Her facial expressions, the movement and grace whenever she spoke, the never ending music in the background. “These broken walls trap me inside / I’m isolated” the lyrics said, offering clues about the character in front of us: a Malkavian, vampires that are cursed with insanity. And her club was only one of the small worlds in the game, awaiting to be explored by the new Kindred in town.

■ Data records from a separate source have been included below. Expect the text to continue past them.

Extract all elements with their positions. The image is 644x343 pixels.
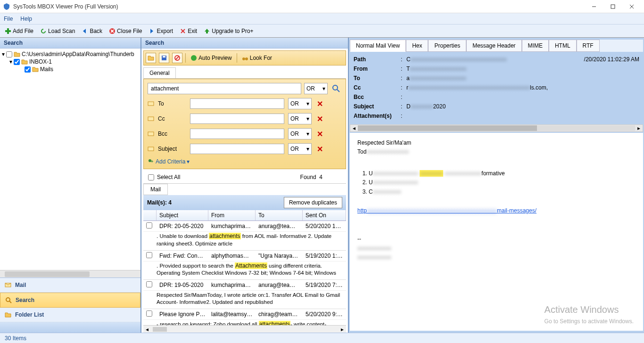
col-checkbox[interactable]: [143, 210, 157, 220]
tree-inbox-checkbox[interactable]: [14, 59, 20, 65]
look-for-button[interactable]: Look For: [240, 54, 274, 62]
tab-hex[interactable]: Hex: [406, 40, 428, 52]
folder-icon: [14, 51, 20, 57]
body-link[interactable]: httpxxxxxxxxxxxxxxxxxxxxxxxxxxxxxxxxxxxx…: [357, 206, 636, 215]
menu-bar: File Help: [0, 13, 644, 24]
clear-button[interactable]: [172, 53, 182, 63]
add-file-button[interactable]: Add File: [3, 27, 35, 35]
remove-bcc-button[interactable]: ✕: [315, 130, 324, 139]
remove-subject-button[interactable]: ✕: [315, 145, 324, 154]
result-checkbox[interactable]: [146, 281, 152, 287]
operator-select[interactable]: OR▾: [304, 83, 328, 94]
load-scan-button[interactable]: Load Scan: [38, 27, 77, 35]
open-button[interactable]: [146, 53, 156, 63]
result-row[interactable]: Please Ignore Pr... lalita@teamsysto... …: [143, 309, 346, 320]
col-subject[interactable]: Subject: [157, 210, 208, 220]
nav-folder-list[interactable]: Folder List: [0, 308, 140, 322]
svg-line-13: [9, 301, 11, 303]
bcc-op-select[interactable]: OR▾: [288, 128, 312, 139]
result-sent: 5/20/2020 11:02...: [303, 221, 346, 231]
mail-tab[interactable]: Mail: [143, 184, 168, 195]
scroll-right-icon[interactable]: ▸: [339, 326, 346, 333]
subject-op-select[interactable]: OR▾: [288, 143, 312, 155]
collapse-icon[interactable]: ▾: [9, 58, 12, 65]
tree-root[interactable]: ▾ C:\Users\admin\AppData\Roaming\Thunder…: [2, 50, 139, 58]
results-list[interactable]: DPR: 20-05-2020 kumchapriman@... anurag@…: [143, 221, 346, 325]
remove-to-button[interactable]: ✕: [315, 99, 324, 108]
menu-file[interactable]: File: [4, 16, 13, 22]
scroll-thumb[interactable]: [153, 327, 167, 332]
auto-preview-toggle[interactable]: Auto Preview: [189, 54, 234, 62]
remove-cc-button[interactable]: ✕: [315, 114, 324, 123]
criteria-cc: Cc OR▾ ✕: [148, 113, 342, 124]
select-all-checkbox[interactable]: [148, 174, 154, 180]
add-criteria-button[interactable]: Add Criteria ▾: [148, 158, 342, 165]
mail-body[interactable]: Respected Sir/Ma'am Todxxxxxxxxxxxxxxx U…: [350, 133, 643, 331]
collapse-icon[interactable]: ▾: [2, 51, 5, 57]
tree-root-checkbox[interactable]: [6, 51, 12, 57]
tab-mime[interactable]: MIME: [522, 40, 549, 52]
subject-input[interactable]: [190, 144, 284, 154]
app-icon: [3, 3, 10, 10]
body-hscroll[interactable]: ◂ ▸: [350, 124, 643, 132]
tab-properties[interactable]: Properties: [428, 40, 466, 52]
tree-mails[interactable]: Mails: [2, 65, 139, 73]
result-checkbox[interactable]: [146, 310, 152, 317]
tab-general[interactable]: General: [143, 67, 176, 78]
col-sent[interactable]: Sent On: [303, 210, 346, 220]
middle-panel: Search Auto Preview Look For General: [141, 38, 349, 333]
exit-button[interactable]: Exit: [178, 27, 199, 35]
tab-message-header[interactable]: Message Header: [466, 40, 521, 52]
svg-rect-26: [148, 147, 154, 151]
cc-op-select[interactable]: OR▾: [288, 113, 312, 124]
svg-rect-23: [148, 102, 154, 106]
result-checkbox[interactable]: [146, 252, 152, 258]
to-op-select[interactable]: OR▾: [288, 98, 312, 109]
tab-normal-view[interactable]: Normal Mail View: [350, 40, 406, 52]
nav-search[interactable]: Search: [0, 293, 140, 308]
left-panel-header: Search: [0, 38, 140, 49]
tree-hscroll[interactable]: [0, 270, 140, 278]
save-button[interactable]: [159, 53, 169, 63]
result-row[interactable]: Fwd: Fwd: Congr... alphythomas@te... "Ug…: [143, 251, 346, 261]
scroll-left-icon[interactable]: ◂: [350, 125, 358, 131]
tree-inbox[interactable]: ▾ INBOX-1: [2, 58, 139, 65]
minimize-button[interactable]: [585, 1, 603, 12]
tree-mails-checkbox[interactable]: [25, 66, 31, 73]
bcc-input[interactable]: [190, 129, 284, 139]
scroll-right-icon[interactable]: ▸: [635, 125, 643, 131]
svg-point-21: [333, 85, 338, 90]
close-file-button[interactable]: Close File: [107, 27, 144, 35]
keyword-input[interactable]: [148, 83, 301, 94]
results-hscroll[interactable]: ◂ ▸: [143, 325, 346, 333]
cc-input[interactable]: [190, 114, 284, 124]
back-button[interactable]: Back: [80, 27, 104, 35]
close-button[interactable]: [622, 1, 641, 12]
windows-watermark: Activate Windows Go to Settings to activ…: [545, 302, 634, 326]
upgrade-button[interactable]: Upgrade to Pro+: [202, 27, 255, 35]
to-input[interactable]: [190, 98, 284, 109]
remove-duplicates-button[interactable]: Remove duplicates: [284, 197, 342, 208]
result-row[interactable]: DPR: 20-05-2020 kumchapriman@... anurag@…: [143, 221, 346, 232]
result-row[interactable]: DPR: 19-05-2020 kumchapriman@... anurag@…: [143, 280, 346, 291]
scroll-left-icon[interactable]: ◂: [143, 326, 151, 333]
tab-rtf[interactable]: RTF: [577, 40, 600, 52]
mail-icon: [148, 100, 154, 107]
export-button[interactable]: Export: [147, 27, 175, 35]
search-toolbar: Auto Preview Look For: [143, 50, 346, 65]
tab-html[interactable]: HTML: [549, 40, 577, 52]
search-button[interactable]: [330, 83, 342, 94]
toolbar: Add File Load Scan Back Close File Expor…: [0, 24, 644, 38]
search-tab-row: General: [143, 67, 346, 79]
chevron-down-icon: ▾: [306, 100, 309, 107]
maximize-button[interactable]: [603, 1, 622, 12]
col-from[interactable]: From: [208, 210, 256, 220]
result-checkbox[interactable]: [146, 222, 152, 229]
folder-tree[interactable]: ▾ C:\Users\admin\AppData\Roaming\Thunder…: [0, 49, 140, 270]
menu-help[interactable]: Help: [20, 16, 32, 22]
nav-mail[interactable]: Mail: [0, 278, 140, 293]
svg-point-20: [245, 57, 248, 60]
back-arrow-icon: [82, 28, 88, 34]
nav-bottom: Mail Search Folder List: [0, 278, 140, 333]
col-to[interactable]: To: [256, 210, 303, 220]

It’s been 14 years since Troika Games and Activision released their take on the tabletop role-playing game Vampire: The Masquerade. Cursed by a rushed development and being forced to use Half Life’s Source engine in its early days, Bloodlines was a mess in terms of performance and bugs, which to date are still being fixed with an unofficial community patch. And while we could argue about the decisions behind the combat, both the atmosphere and the characters we found throughout the story set a guideline that only a handful of games were able to reach in the following years.
Both Jeanette and her sister Therese use Asylum as a base of operations to become the queens of Santa Monica in terms of influence. And then you meet the Anarchs, a group of vampires that give a giant middle finger to the elders at the top, ignoring their power and opposing to their rules. Rotten furniture, hard rock music and a Call of Duty pinball machine can be found in The Last Round, a bar in Downtown LA that they like to call a safe haven, where they can engage in freedom of speech without the Camarilla getting in the way. “Crawl with the heretic / And the world outside gets a little bit stranger”, the lyrics imply in our visits.

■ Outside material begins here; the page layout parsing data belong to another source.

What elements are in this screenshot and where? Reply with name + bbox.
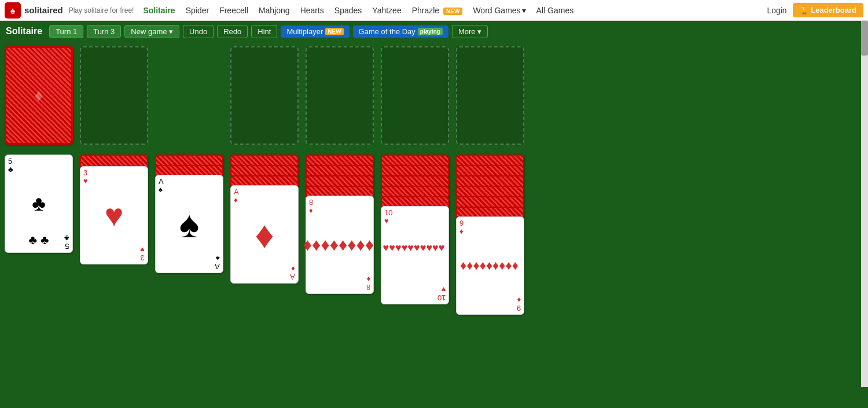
tableau-col6-card6[interactable]: 10♥ ♥♥♥♥♥♥♥♥♥♥ 10♥: [381, 206, 449, 304]
foundation-4: [456, 46, 524, 145]
nav-word-games[interactable]: Word Games ▾: [473, 6, 525, 15]
foundation-1: [230, 46, 299, 145]
nav-spider[interactable]: Spider: [186, 6, 209, 15]
tableau-col2-card2[interactable]: 3♥ ♥ 3♥: [80, 166, 148, 264]
nav-mahjong[interactable]: Mahjong: [259, 6, 290, 15]
tableau-col1-card1[interactable]: 5♣ ♣ ♣ ♣ 5♣: [5, 155, 73, 253]
waste-slot: [80, 46, 148, 145]
scrollbar-thumb[interactable]: [861, 21, 868, 56]
tableau-col4-card4[interactable]: A♦ ♦ A♦: [230, 185, 299, 284]
nav-yahtzee[interactable]: Yahtzee: [372, 6, 401, 15]
turn1-button[interactable]: Turn 1: [49, 25, 83, 38]
game-toolbar: Solitaire Turn 1 Turn 3 New game ▾ Undo …: [0, 21, 868, 42]
stock-pile[interactable]: ♦: [5, 46, 73, 145]
nav-freecell[interactable]: Freecell: [219, 6, 248, 15]
tableau-col5-card5[interactable]: 8♦ ♦♦♦♦♦♦♦♦ 8♦: [306, 196, 374, 294]
scrollbar[interactable]: [861, 21, 868, 387]
more-button[interactable]: More ▾: [452, 25, 488, 38]
gotd-playing-badge: playing: [418, 28, 443, 35]
tableau-col3-card3[interactable]: A♠ ♠ A♠: [155, 175, 223, 273]
redo-button[interactable]: Redo: [217, 25, 248, 38]
logo-area: ♠ solitaired Play solitaire for free!: [5, 2, 134, 19]
nav-right: Login 🏆 Leaderboard: [767, 3, 863, 17]
new-game-button[interactable]: New game ▾: [124, 25, 179, 38]
logo-tagline: Play solitaire for free!: [69, 6, 134, 14]
nav-links: Solitaire Spider Freecell Mahjong Hearts…: [143, 6, 767, 15]
nav-all-games[interactable]: All Games: [536, 6, 574, 15]
game-area: ♦ 5♣ ♣ ♣ ♣ 5♣ 3♥ ♥ 3♥ A♠ ♠ A♠ A♦ ♦ A♦: [0, 42, 868, 408]
nav-hearts[interactable]: Hearts: [300, 6, 324, 15]
login-button[interactable]: Login: [767, 6, 786, 15]
logo-icon: ♠: [5, 2, 21, 19]
multiplayer-button[interactable]: Multiplayer NEW: [281, 25, 349, 38]
turn3-button[interactable]: Turn 3: [87, 25, 121, 38]
game-title: Solitaire: [6, 26, 42, 36]
undo-button[interactable]: Undo: [183, 25, 214, 38]
foundation-3: [381, 46, 449, 145]
nav-spades[interactable]: Spades: [334, 6, 362, 15]
nav-phrazle[interactable]: Phrazle NEW: [412, 6, 463, 15]
top-nav: ♠ solitaired Play solitaire for free! So…: [0, 0, 868, 21]
leaderboard-button[interactable]: 🏆 Leaderboard: [793, 3, 863, 17]
multiplayer-new-badge: NEW: [325, 28, 343, 35]
phrazle-badge: NEW: [443, 8, 462, 15]
svg-text:♠: ♠: [10, 6, 16, 16]
tableau-col7-card7[interactable]: 9♦ ♦♦♦♦♦♦♦♦♦ 9♦: [456, 216, 524, 315]
gotd-button[interactable]: Game of the Day playing: [353, 25, 448, 38]
foundation-2: [306, 46, 374, 145]
hint-button[interactable]: Hint: [251, 25, 277, 38]
nav-solitaire[interactable]: Solitaire: [143, 6, 175, 15]
logo-text: solitaired: [24, 5, 63, 15]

Vampire: The Masquerade – Bloodlines is filled with moments like these. Going back to the game many years later makes me feel like I’m revisiting places and reuniting with acquaintances in a same familiar way, even if my character is setting foot for the first time.
Original quests, detailed characters or hand crafted environments become pointless if there isn’t an atmosphere achieved by the mix of the right elements. While modern RPGs have exceeded some of these individually, they could never match the sense of stepping into a world trapped between four walls, with a distinct feeling that never fades away.

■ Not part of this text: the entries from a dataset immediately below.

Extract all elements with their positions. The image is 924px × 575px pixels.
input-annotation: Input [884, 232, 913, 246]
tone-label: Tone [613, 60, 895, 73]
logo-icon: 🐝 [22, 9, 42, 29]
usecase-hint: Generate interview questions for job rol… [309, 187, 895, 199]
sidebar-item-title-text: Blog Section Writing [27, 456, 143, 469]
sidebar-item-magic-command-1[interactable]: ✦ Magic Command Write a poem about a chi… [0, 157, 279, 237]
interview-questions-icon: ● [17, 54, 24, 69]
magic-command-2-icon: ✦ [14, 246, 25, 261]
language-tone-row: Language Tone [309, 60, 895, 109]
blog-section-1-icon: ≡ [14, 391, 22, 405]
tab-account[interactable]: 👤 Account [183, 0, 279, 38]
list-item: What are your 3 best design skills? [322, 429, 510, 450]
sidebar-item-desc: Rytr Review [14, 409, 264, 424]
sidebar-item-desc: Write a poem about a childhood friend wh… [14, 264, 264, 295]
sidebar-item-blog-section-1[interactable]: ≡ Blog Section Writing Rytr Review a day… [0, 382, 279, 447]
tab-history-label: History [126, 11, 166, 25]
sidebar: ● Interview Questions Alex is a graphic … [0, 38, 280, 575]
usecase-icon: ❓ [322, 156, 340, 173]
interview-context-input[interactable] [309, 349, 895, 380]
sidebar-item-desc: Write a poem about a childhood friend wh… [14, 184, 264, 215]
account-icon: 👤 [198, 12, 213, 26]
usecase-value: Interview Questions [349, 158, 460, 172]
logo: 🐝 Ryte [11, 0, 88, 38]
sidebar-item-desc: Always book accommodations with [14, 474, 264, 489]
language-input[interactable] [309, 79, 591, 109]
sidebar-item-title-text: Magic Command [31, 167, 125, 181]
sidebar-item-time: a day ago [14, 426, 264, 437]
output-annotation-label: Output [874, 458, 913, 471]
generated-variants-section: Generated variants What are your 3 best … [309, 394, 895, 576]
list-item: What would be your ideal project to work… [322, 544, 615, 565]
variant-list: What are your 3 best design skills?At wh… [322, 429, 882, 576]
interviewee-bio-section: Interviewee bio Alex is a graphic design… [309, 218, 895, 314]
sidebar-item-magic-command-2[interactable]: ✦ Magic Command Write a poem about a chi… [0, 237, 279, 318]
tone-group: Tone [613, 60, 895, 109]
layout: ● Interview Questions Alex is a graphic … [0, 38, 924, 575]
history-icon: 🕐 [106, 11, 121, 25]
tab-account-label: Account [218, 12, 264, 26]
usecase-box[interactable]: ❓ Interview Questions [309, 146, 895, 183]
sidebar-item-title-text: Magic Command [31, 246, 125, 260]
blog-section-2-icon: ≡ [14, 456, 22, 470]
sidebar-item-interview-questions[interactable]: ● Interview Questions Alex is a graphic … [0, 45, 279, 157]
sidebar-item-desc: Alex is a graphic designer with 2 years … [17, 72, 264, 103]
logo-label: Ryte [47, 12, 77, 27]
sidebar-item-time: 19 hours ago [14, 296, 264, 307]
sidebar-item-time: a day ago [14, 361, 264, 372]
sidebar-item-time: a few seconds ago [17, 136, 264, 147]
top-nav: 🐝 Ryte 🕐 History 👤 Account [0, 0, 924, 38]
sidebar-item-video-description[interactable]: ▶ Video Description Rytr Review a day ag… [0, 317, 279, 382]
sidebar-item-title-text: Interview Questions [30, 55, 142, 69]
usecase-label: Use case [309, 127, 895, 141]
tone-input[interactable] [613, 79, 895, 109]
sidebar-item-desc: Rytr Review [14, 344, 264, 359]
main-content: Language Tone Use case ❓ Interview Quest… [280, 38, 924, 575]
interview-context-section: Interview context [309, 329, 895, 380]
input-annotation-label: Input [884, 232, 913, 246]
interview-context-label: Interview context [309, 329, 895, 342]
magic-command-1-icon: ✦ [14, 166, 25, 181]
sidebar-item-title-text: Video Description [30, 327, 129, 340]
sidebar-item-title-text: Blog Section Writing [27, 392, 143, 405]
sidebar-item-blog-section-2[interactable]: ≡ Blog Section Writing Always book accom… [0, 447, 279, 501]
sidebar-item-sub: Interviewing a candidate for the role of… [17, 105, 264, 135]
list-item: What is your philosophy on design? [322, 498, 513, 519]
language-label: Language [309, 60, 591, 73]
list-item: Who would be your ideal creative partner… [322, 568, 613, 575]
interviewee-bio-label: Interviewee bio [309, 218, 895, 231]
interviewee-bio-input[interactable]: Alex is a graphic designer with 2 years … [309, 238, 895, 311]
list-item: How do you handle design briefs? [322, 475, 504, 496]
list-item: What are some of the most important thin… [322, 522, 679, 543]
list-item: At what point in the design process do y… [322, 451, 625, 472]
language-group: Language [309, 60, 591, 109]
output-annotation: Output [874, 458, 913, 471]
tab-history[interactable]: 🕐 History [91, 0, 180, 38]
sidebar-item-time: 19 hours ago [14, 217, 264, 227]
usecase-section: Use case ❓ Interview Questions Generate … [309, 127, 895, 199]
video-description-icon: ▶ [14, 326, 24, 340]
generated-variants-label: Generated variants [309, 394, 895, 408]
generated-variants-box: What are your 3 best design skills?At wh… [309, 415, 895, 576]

Losing myself to dance in Asylum, trying to earn the Anarchs’ respect as the new youngling by debating and getting my hands dirty, or standing near a fire in Santa Monica’s beach listening to Lacuna Coil from a radio made for a unique experience.
It’s unsure to speculate about the future of the franchise now that Paradox and Obsidian, makers of Fallout: New Vegas and Pillars of Eternity, own the IP. But if they manage to maintain what made Vampire: The Masquerade – Bloodlines so special in the upcoming entry of the series, we could be facing a new standard for the RPG genre, and the modern experience that Troika Games had already envisioned back in 2004.